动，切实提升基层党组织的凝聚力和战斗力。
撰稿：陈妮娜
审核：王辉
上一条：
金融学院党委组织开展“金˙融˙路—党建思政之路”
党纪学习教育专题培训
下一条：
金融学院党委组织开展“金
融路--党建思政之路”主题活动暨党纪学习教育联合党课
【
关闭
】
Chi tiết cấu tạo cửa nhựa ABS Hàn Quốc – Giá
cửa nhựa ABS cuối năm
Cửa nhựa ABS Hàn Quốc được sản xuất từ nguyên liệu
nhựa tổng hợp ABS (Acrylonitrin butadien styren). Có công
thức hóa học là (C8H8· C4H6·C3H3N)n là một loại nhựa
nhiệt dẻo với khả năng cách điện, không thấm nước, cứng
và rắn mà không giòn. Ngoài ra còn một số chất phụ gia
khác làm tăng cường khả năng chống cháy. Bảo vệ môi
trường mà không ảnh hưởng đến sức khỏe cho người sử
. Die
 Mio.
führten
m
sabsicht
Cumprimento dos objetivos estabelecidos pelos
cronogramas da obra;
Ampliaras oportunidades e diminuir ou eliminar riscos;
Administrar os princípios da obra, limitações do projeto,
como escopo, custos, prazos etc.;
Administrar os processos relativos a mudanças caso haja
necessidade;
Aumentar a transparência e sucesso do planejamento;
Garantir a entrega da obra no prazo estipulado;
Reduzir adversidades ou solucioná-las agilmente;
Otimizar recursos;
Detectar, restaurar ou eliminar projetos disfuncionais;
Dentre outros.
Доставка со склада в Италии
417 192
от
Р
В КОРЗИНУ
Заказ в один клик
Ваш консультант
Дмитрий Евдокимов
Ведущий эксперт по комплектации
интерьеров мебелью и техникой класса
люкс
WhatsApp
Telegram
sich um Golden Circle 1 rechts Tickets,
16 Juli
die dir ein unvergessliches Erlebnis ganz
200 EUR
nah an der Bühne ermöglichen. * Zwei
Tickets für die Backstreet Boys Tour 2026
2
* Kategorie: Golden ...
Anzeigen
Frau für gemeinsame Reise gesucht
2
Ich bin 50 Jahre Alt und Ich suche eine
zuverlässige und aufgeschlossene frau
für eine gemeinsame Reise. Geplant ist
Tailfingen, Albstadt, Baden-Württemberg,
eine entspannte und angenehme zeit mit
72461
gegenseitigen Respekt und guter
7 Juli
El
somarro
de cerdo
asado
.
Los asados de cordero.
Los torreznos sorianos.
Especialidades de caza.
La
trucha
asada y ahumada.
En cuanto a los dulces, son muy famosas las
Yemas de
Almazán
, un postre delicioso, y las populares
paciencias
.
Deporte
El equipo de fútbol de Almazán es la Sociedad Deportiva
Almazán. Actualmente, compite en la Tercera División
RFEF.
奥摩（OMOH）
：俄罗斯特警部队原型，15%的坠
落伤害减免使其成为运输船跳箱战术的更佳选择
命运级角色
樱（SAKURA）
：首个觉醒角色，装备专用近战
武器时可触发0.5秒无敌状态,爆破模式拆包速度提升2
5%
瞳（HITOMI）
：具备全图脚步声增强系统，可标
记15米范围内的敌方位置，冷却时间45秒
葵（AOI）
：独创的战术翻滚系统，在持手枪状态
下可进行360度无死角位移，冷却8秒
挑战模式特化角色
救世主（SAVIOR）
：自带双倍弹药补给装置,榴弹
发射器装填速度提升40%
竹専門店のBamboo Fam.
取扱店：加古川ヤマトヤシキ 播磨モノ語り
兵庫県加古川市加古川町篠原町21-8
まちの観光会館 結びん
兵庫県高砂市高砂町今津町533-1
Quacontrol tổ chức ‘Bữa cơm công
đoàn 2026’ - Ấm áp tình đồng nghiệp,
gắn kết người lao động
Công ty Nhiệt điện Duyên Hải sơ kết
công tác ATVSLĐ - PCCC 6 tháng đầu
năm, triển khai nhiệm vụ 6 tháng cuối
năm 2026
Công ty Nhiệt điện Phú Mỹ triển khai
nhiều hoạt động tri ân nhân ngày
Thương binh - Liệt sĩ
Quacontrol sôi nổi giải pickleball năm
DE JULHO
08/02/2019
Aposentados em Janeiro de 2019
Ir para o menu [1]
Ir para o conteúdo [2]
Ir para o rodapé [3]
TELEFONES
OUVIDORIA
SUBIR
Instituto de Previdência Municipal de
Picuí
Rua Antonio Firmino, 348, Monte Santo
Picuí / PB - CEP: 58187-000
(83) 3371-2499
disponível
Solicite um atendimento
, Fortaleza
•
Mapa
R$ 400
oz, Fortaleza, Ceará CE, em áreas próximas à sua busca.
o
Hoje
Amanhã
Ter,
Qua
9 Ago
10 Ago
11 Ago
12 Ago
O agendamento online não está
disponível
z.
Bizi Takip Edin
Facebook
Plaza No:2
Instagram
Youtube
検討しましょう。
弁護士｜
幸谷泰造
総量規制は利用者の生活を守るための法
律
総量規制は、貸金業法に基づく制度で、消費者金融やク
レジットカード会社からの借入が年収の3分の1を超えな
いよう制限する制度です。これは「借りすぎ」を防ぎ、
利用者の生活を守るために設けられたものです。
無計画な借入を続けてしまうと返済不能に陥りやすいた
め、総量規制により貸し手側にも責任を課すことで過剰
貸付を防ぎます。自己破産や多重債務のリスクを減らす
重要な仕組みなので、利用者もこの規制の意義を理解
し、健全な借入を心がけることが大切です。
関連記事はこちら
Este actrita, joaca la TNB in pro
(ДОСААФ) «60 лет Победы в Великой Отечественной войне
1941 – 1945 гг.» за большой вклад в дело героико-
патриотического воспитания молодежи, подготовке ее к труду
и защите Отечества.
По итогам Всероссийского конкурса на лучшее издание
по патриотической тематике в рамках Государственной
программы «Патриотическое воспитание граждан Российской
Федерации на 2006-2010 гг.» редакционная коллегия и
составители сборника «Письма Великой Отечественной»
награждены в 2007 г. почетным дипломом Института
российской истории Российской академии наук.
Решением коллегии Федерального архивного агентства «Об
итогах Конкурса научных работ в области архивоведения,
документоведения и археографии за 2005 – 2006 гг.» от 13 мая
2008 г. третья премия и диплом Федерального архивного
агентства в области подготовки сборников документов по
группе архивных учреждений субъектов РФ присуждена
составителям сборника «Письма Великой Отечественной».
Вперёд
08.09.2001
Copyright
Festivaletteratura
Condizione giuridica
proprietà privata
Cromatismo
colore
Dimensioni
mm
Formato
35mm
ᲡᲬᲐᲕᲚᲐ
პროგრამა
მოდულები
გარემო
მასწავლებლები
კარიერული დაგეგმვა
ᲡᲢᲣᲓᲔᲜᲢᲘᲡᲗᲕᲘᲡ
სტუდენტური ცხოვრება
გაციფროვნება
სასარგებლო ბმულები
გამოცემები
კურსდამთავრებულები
# # # #
TASK DESCRIPTION. Transcribe the listing. Every line must match exactly.

ANSWER TO THE EXERCISE.
动，切实提升基层党组织的凝聚力和战斗力。
撰稿：陈妮娜
审核：王辉
上一条：
金融学院党委组织开展“金˙融˙路—党建思政之路”
党纪学习教育专题培训
下一条：
金融学院党委组织开展“金
融路--党建思政之路”主题活动暨党纪学习教育联合党课
【
关闭
】
Chi tiết cấu tạo cửa nhựa ABS Hàn Quốc – Giá
cửa nhựa ABS cuối năm
Cửa nhựa ABS Hàn Quốc được sản xuất từ nguyên liệu
nhựa tổng hợp ABS (Acrylonitrin butadien styren). Có công
thức hóa học là (C8H8· C4H6·C3H3N)n là một loại nhựa
nhiệt dẻo với khả năng cách điện, không thấm nước, cứng
và rắn mà không giòn. Ngoài ra còn một số chất phụ gia
khác làm tăng cường khả năng chống cháy. Bảo vệ môi
trường mà không ảnh hưởng đến sức khỏe cho người sử
. Die
 Mio.
führten
m
sabsicht
Cumprimento dos objetivos estabelecidos pelos
cronogramas da obra;
Ampliaras oportunidades e diminuir ou eliminar riscos;
Administrar os princípios da obra, limitações do projeto,
como escopo, custos, prazos etc.;
Administrar os processos relativos a mudanças caso haja
necessidade;
Aumentar a transparência e sucesso do planejamento;
Garantir a entrega da obra no prazo estipulado;
Reduzir adversidades ou solucioná-las agilmente;
Otimizar recursos;
Detectar, restaurar ou eliminar projetos disfuncionais;
Dentre outros.
Доставка со склада в Италии
417 192
от
Р
В КОРЗИНУ
Заказ в один клик
Ваш консультант
Дмитрий Евдокимов
Ведущий эксперт по комплектации
интерьеров мебелью и техникой класса
люкс
WhatsApp
Telegram
sich um Golden Circle 1 rechts Tickets,
16 Juli
die dir ein unvergessliches Erlebnis ganz
200 EUR
nah an der Bühne ermöglichen. * Zwei
Tickets für die Backstreet Boys Tour 2026
2
* Kategorie: Golden ...
Anzeigen
Frau für gemeinsame Reise gesucht
2
Ich bin 50 Jahre Alt und Ich suche eine
zuverlässige und aufgeschlossene frau
für eine gemeinsame Reise. Geplant ist
Tailfingen, Albstadt, Baden-Württemberg,
eine entspannte und angenehme zeit mit
72461
gegenseitigen Respekt und guter
7 Juli
El
somarro
de cerdo
asado
.
Los asados de cordero.
Los torreznos sorianos.
Especialidades de caza.
La
trucha
asada y ahumada.
En cuanto a los dulces, son muy famosas las
Yemas de
Almazán
, un postre delicioso, y las populares
paciencias
.
Deporte
El equipo de fútbol de Almazán es la Sociedad Deportiva
Almazán. Actualmente, compite en la Tercera División
RFEF.
奥摩（OMOH）
：俄罗斯特警部队原型，15%的坠
落伤害减免使其成为运输船跳箱战术的更佳选择
命运级角色
樱（SAKURA）
：首个觉醒角色，装备专用近战
武器时可触发0.5秒无敌状态,爆破模式拆包速度提升2
5%
瞳（HITOMI）
：具备全图脚步声增强系统，可标
记15米范围内的敌方位置，冷却时间45秒
葵（AOI）
：独创的战术翻滚系统，在持手枪状态
下可进行360度无死角位移，冷却8秒
挑战模式特化角色
救世主（SAVIOR）
：自带双倍弹药补给装置,榴弹
发射器装填速度提升40%
竹専門店のBamboo Fam.
取扱店：加古川ヤマトヤシキ 播磨モノ語り
兵庫県加古川市加古川町篠原町21-8
まちの観光会館 結びん
兵庫県高砂市高砂町今津町533-1
Quacontrol tổ chức ‘Bữa cơm công
đoàn 2026’ - Ấm áp tình đồng nghiệp,
gắn kết người lao động
Công ty Nhiệt điện Duyên Hải sơ kết
công tác ATVSLĐ - PCCC 6 tháng đầu
năm, triển khai nhiệm vụ 6 tháng cuối
năm 2026
Công ty Nhiệt điện Phú Mỹ triển khai
nhiều hoạt động tri ân nhân ngày
Thương binh - Liệt sĩ
Quacontrol sôi nổi giải pickleball năm
DE JULHO
08/02/2019
Aposentados em Janeiro de 2019
Ir para o menu [1]
Ir para o conteúdo [2]
Ir para o rodapé [3]
TELEFONES
OUVIDORIA
SUBIR
Instituto de Previdência Municipal de
Picuí
Rua Antonio Firmino, 348, Monte Santo
Picuí / PB - CEP: 58187-000
(83) 3371-2499
disponível
Solicite um atendimento
, Fortaleza
•
Mapa
R$ 400
oz, Fortaleza, Ceará CE, em áreas próximas à sua busca.
o
Hoje
Amanhã
Ter,
Qua
9 Ago
10 Ago
11 Ago
12 Ago
O agendamento online não está
disponível
z.
Bizi Takip Edin
Facebook
Plaza No:2
Instagram
Youtube
検討しましょう。
弁護士｜
幸谷泰造
総量規制は利用者の生活を守るための法
律
総量規制は、貸金業法に基づく制度で、消費者金融やク
レジットカード会社からの借入が年収の3分の1を超えな
いよう制限する制度です。これは「借りすぎ」を防ぎ、
利用者の生活を守るために設けられたものです。
無計画な借入を続けてしまうと返済不能に陥りやすいた
め、総量規制により貸し手側にも責任を課すことで過剰
貸付を防ぎます。自己破産や多重債務のリスクを減らす
重要な仕組みなので、利用者もこの規制の意義を理解
し、健全な借入を心がけることが大切です。
関連記事はこちら
Este actrita, joaca la TNB in pro
(ДОСААФ) «60 лет Победы в Великой Отечественной войне
1941 – 1945 гг.» за большой вклад в дело героико-
патриотического воспитания молодежи, подготовке ее к труду
и защите Отечества.
По итогам Всероссийского конкурса на лучшее издание
по патриотической тематике в рамках Государственной
программы «Патриотическое воспитание граждан Российской
Федерации на 2006-2010 гг.» редакционная коллегия и
составители сборника «Письма Великой Отечественной»
награждены в 2007 г. почетным дипломом Института
российской истории Российской академии наук.
Решением коллегии Федерального архивного агентства «Об
итогах Конкурса научных работ в области архивоведения,
документоведения и археографии за 2005 – 2006 гг.» от 13 мая
2008 г. третья премия и диплом Федерального архивного
агентства в области подготовки сборников документов по
группе архивных учреждений субъектов РФ присуждена
составителям сборника «Письма Великой Отечественной».
Вперёд
08.09.2001
Copyright
Festivaletteratura
Condizione giuridica
proprietà privata
Cromatismo
colore
Dimensioni
mm
Formato
35mm
ᲡᲬᲐᲕᲚᲐ
პროგრამა
მოდულები
გარემო
მასწავლებლები
კარიერული დაგეგმვა
ᲡᲢᲣᲓᲔᲜᲢᲘᲡᲗᲕᲘᲡ
სტუდენტური ცხოვრება
გაციფროვნება
სასარგებლო ბმულები
გამოცემები
კურსდამთავრებულები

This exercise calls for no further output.